Which means the “lethal trifecta” is present in theory, but constrained in practice to the point where it cannot be exploited in a meaningful way.
Designing for inevitability, not prevention
Most AI security discussions assume: “We must prevent prompt injection.”
In practice, that’s unrealistic, because prompt injection is:
Cheap
Easy
Almost inevitable
So the correct approach should be instead : “Assume it will happen, and design so it doesn’t matter”!
That is the core of the AgLabs approach.
A familiar analogy: email already has this problem
Today’s insurance market already runs on:
Email attachments
Free text
External inputs
Unknown formatting
This is effectively an unstructured, unauthenticated prompt injection surface — at scale
Now compare that to A2A:
Email world | A2A world |
|---|---|
Anyone can initiate contact | Only authorised agents can connect |
Identity is weakly verified | Identity is cryptographically enforced |
Data sharing is discretionary | Data sharing is pre-scoped and controlled |
Detection is human-led | Enforcement is system-level |
What this means in practice
For any market participants:
You decide who your agent can talk to
You decide what data is shared
You retain full control of decisions
Every interaction is traceable and auditable
And most importantly: the system cannot leak what it was never able to access in the first place.
Final thoughts
The three elements of the “lethal trifecta” are present in an our A2A approach. Our agents handle data, can communicate externally, and interact with inputs beyond direct organisational control.

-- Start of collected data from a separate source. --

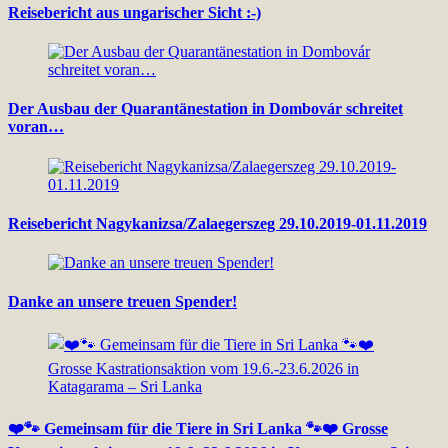
Reisebericht aus ungarischer Sicht :-)
Der Ausbau der Quarantänestation in Dombovár schreitet
voran…
Reisebericht Nagykanizsa/Zalaegerszeg 29.10.2019-01.11.2019
Danke an unsere treuen Spender!
❤️🐾 Gemeinsam für die Tiere in Sri Lanka 🐾❤️ Grosse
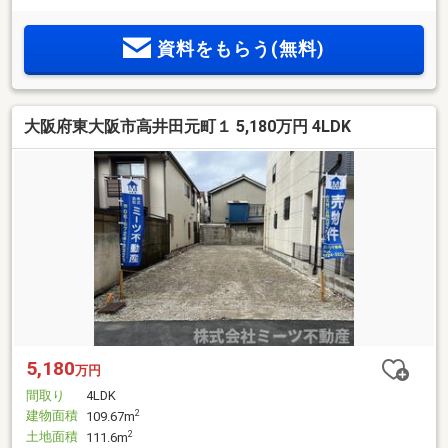
です♪〇浴室乾燥機や食洗機など室内設備が充実♪〇吹抜けか
ら光が射し込みます♪＜access＞◇大阪メトロ千日前線「小
資料をもらう(無料)
路」駅より徒歩4分＜周辺＞◇東成大今里南郵便局 徒歩約4
分◇セブンイレブン 大阪小路2丁目店 徒歩約4分◇大今里南
公園 徒歩約6分☆多種多様な不動産情報を取り扱っておりま
す♪☆生野区に住まいを求めるなら、当社スタッフまでお気軽
大阪府東大阪市高井田元町１ 5,180万円 4LDK
にお問い合わせください。
5,180
万円
間取り
4LDK
建物面積
2
109.67m
土地面積
2
111.6m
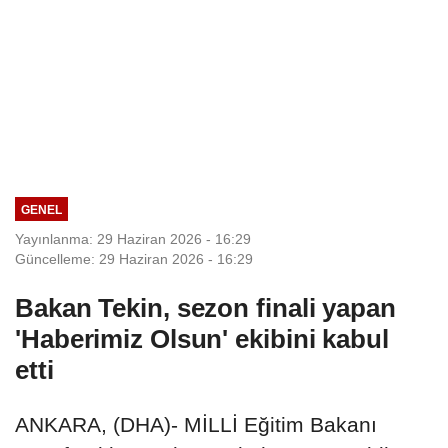
GENEL
Yayınlanma: 29 Haziran 2026 - 16:29
Güncelleme: 29 Haziran 2026 - 16:29
Bakan Tekin, sezon finali yapan
'Haberimiz Olsun' ekibini kabul
etti
ANKARA, (DHA)- MİLLİ Eğitim Bakanı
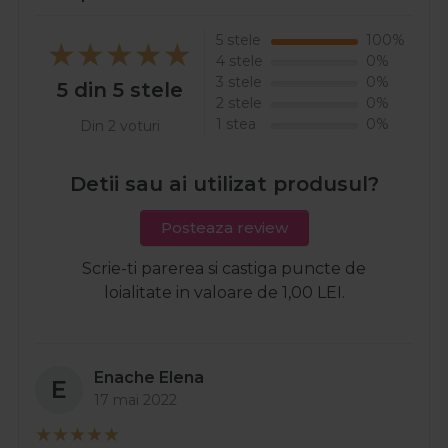
5 stele
100%
4 stele
0%
3 stele
0%
5 din 5 stele
2 stele
0%
1 stea
0%
Din 2 voturi
Detii sau ai utilizat produsul?
Posteaza review
Scrie-ti parerea si castiga puncte de
loialitate in valoare de 1,00 LEI.
Enache Elena
E
17 mai 2022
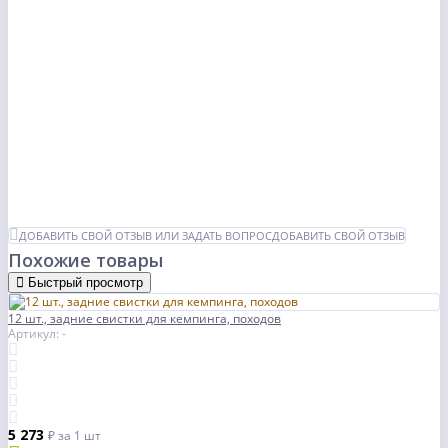
ДОБАВИТЬ СВОЙ ОТЗЫВ ИЛИ ЗАДАТЬ ВОПРОС
ДОБАВИТЬ СВОЙ ОТЗЫВ
Похожие товары
Быстрый просмотр
12 шт., задние свистки для кемпинга, походов
Артикул: -
5 273
₽
за 1 шт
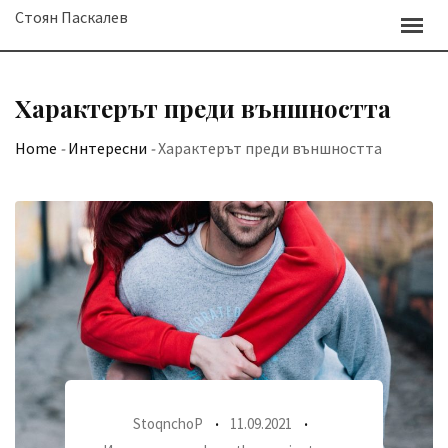
Skip
Стоян Паскалев
to
content
Характерът преди външността
Home
-
Интересни
-
Характерът преди външността
StoqnchoP
11.09.2021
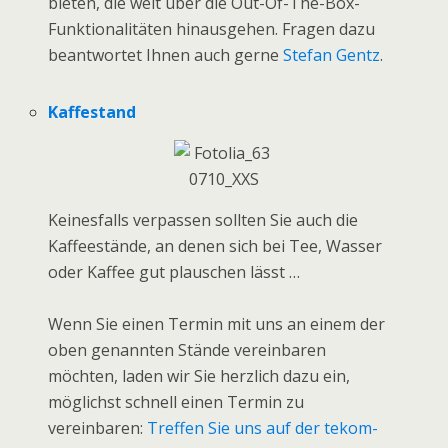
bieten, die weit über die Out-Of-The-Box-
Funktionalitäten hinausgehen. Fragen dazu
beantwortet Ihnen auch gerne
Stefan Gentz
.
Kaffestand
Keinesfalls verpassen sollten Sie auch die
Kaffeestände, an denen sich bei Tee, Wasser
oder Kaffee gut plauschen lässt …
Wenn Sie einen Termin mit uns an einem der
oben genannten Stände vereinbaren
möchten, laden wir Sie herzlich dazu ein,
möglichst schnell einen Termin zu
vereinbaren:
Treffen Sie uns auf der tekom-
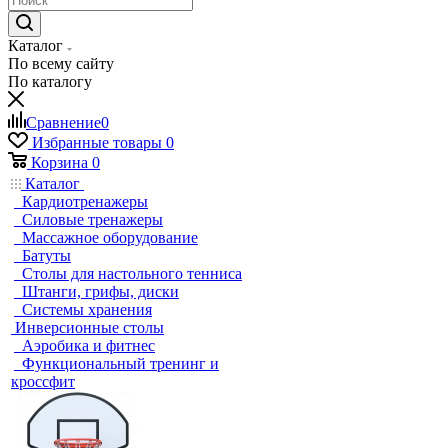
Каталог
По всему сайту
По каталогу
Сравнение
0
Избранные товары
0
Корзина
0
Каталог
Кардиотренажеры
Силовые тренажеры
Массажное оборудование
Батуты
Столы для настольного тенниса
Штанги, грифы, диски
Системы хранения
Инверсионные столы
Аэробика и фитнес
Функциональный тренинг и
кроссфит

So the question is not whether the risk exists in theory.
It is whether the system allows that risk to be exploited in practice.
In our permissioned A2A model, it does not:
Data is explicitly scoped to each interaction
Counterparties are explicitly authorised
Communication is restricted to those same parties
There is no path to expand access, reach new systems, or extract information beyond what was already intentionally shared.
That is the key distinction of the AgLabs approach., which is not about preventing prompt injection. It is about designing a system where, even if it happens, nothing meaningful can go wrong.
This is what enables a secure, scalable Agent-to-Agent insurance market — by design, not by patching.